Energy

Is the Russia-China Gas Deal for Real—or Just Fumes?


 Xi (standing, right center) and Putin (left center) at the signing ceremony in Shanghai with Gazprom's Miller (seated, left) and  CNPC Chairman Zhou Jiping (seated, right)

Photograph by Alexey Druzhinin/AFP via Getty Images

Xi (standing, right center) and Putin (left center) at the signing ceremony in Shanghai with Gazprom's Miller (seated, left) and CNPC Chairman Zhou Jiping (seated, right)

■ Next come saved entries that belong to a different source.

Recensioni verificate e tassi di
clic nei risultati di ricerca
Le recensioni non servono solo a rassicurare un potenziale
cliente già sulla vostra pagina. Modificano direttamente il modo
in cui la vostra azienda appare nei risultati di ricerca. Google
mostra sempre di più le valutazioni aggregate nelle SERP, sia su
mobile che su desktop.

After negotiating for 15 years, China and Russia appear to have finally struck a deal to get into the natural gas business together and build a pipeline linking the two countries. Under the terms of the 30-year pact, China will secure the natural gas it needs to fuel its economy (and help clean its air), while Russia gets to diversify away from its testy relationship with Europe. Chances are that Russia won’t ever have to worry about being sanctioned by China.

As it has been since the late 1990s, the major sticking point in the talks was the price China would pay to buy Russia’s gas. China was always willing to invest upfront cash in return for a cheaper price. Russia was always happy to take that cash, but it never wanted to give China too great a deal, lest its other customers expect similar prices. In the end, it looks as though China will commit as much as $25 billion in advance payments to help Russia build the pipeline and develop its gas fields in Siberia.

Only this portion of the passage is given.